Due to the concern about the contact-checking feature of UBM, parameters of anterior segment including anterior chamber depth (ACD) and lens thickness (LT) were measured when these patients were taking examinations in an out-patient clinic. For homogenous comparison, all the parameters were measured three times and averaged. When these patients with cataract were admitted to hospital, UBM examinations were performed by a skilled operator (MS) with these in-hospital patients 1 day before cataract surgery. The scanner was equipped with a 25-MHz transducer allowing 4- to 5-mm and 9- to 10-mm tissue penetration and axial resolution of approximately 50 μm. An immersion technique was used: the patient was placed in the supine position, after superficial anesthesia, placing a sterile sclera cup into conjunctival sac, filled with distilled water as a coupling agent.

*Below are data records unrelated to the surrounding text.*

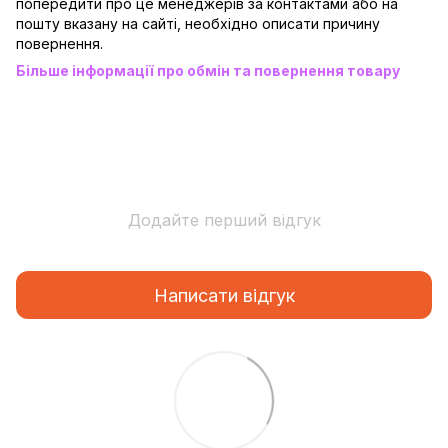
попередити про це менеджерів за контактами або на
пошту вказану на сайті, необхідно описати причину
повернення.
Більше інформації про обмін та повернення товару
Додайте перший відгук
Написати відгук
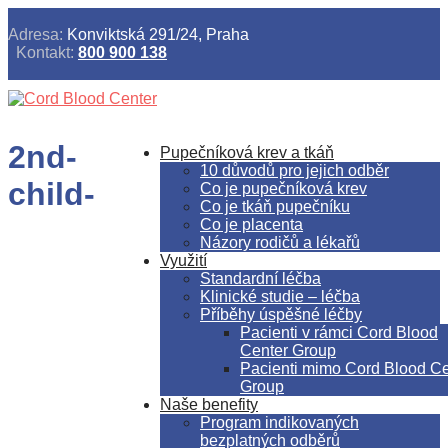
Adresa:
Konviktská 291/24, Praha
Kontakt:
800 900 138
2nd-
Pupečníková krev a tkáň
10 důvodů pro jejich odběr
child-
Co je pupečníková krev
Co je tkáň pupečníku
Co je placenta
Názory rodičů a lékařů
Využití
Standardní léčba
Klinické studie – léčba
Příběhy úspěšné léčby
Pacienti v rámci Cord Blood
Center Group
Pacienti mimo Cord Blood Ce
Group
Naše benefity
Program indikovaných
bezplatných odběrů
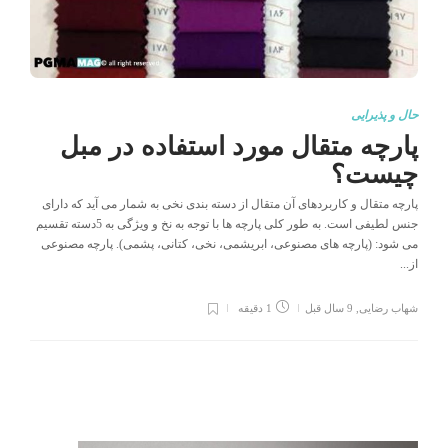
حال و پذیرایی
پارچه متقال مورد استفاده در مبل
چیست؟
پارچه متقال و کاربردهای آن متقال از دسته بندی نخی به شمار می آید که دارای
جنس لطیفی است. به طور کلی پارچه ها با توجه به نخ و ویژگی به 5دسته تقسیم
می شود: (پارچه های مصنوعی، ابریشمی، نخی، کتانی، پشمی). پارچه مصنوعی
از...
شهاب رضایی
,
9 سال قبل
1 دقیقه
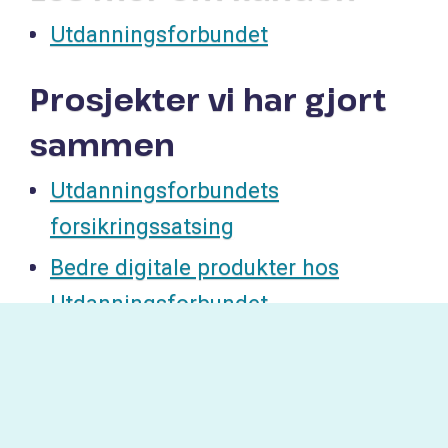
Utdanningsforbundet
Prosjekter vi har gjort
sammen
Utdanningsforbundets
forsikringssatsing
Bedre digitale produkter hos
Utdanningsforbundet
Les den originale
artikkelen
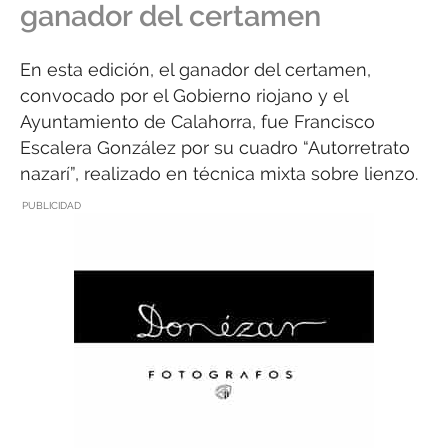
ganador del certamen
En esta edición, el ganador del certamen,
convocado por el Gobierno riojano y el
Ayuntamiento de Calahorra, fue Francisco
Escalera González por su cuadro “Autorretrato
nazarí”, realizado en técnica mixta sobre lienzo.
PUBLICIDAD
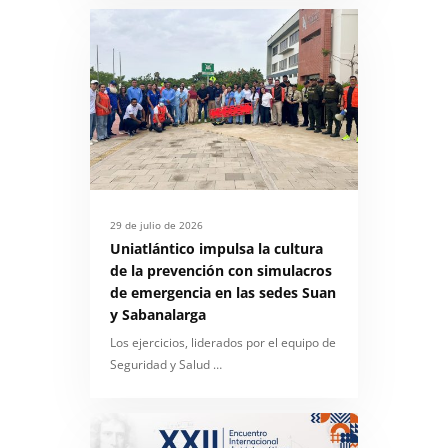
29 de julio de 2026
Uniatlántico impulsa la cultura
de la prevención con simulacros
de emergencia en las sedes Suan
y Sabanalarga
Los ejercicios, liderados por el equipo de
Seguridad y Salud …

Clear images of anterior segments were captured at vertical/horizontal directions and two oblique axes perpendicular to each other without mydriasis. Images obtained by the 25-MHz UBM were imported to ImageJ software for further analysis. The outline of the elliptical mask (including the lens capsule, cortex, and nucleus) was identified by software automatically, but some local positions need to be adjusted manually (Fig. 1). Lens density was measured in pixel units on a scale of 0 to 255 by using the ImageJ software. 
Figure 1
 
The lens image of 25-MHz UBM exported to ImageJ software for measuring lens opacity degree in the region of interest, indicated by the red elliptical mark.
Figure 1
 
The lens image of 25-MHz UBM exported to ImageJ software for measuring lens opacity degree in the region of interest, indicated by the red elliptical mark.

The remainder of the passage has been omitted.